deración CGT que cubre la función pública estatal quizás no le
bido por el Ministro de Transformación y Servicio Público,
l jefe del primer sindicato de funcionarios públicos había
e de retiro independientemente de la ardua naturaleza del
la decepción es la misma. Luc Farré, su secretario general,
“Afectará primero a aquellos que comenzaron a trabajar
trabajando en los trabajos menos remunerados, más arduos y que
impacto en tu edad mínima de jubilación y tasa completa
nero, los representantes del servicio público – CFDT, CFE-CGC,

○ ○ ○ ○ ○

_WHAT THE TASK REQUIRES_
The listing above is to be transcribed in full, with no line omitted.

_ANSWER BOX_
deración CGT que cubre la función pública estatal quizás no le
bido por el Ministro de Transformación y Servicio Público,
l jefe del primer sindicato de funcionarios públicos había
e de retiro independientemente de la ardua naturaleza del
la decepción es la misma. Luc Farré, su secretario general,
“Afectará primero a aquellos que comenzaron a trabajar
trabajando en los trabajos menos remunerados, más arduos y que
impacto en tu edad mínima de jubilación y tasa completa
nero, los representantes del servicio público – CFDT, CFE-CGC,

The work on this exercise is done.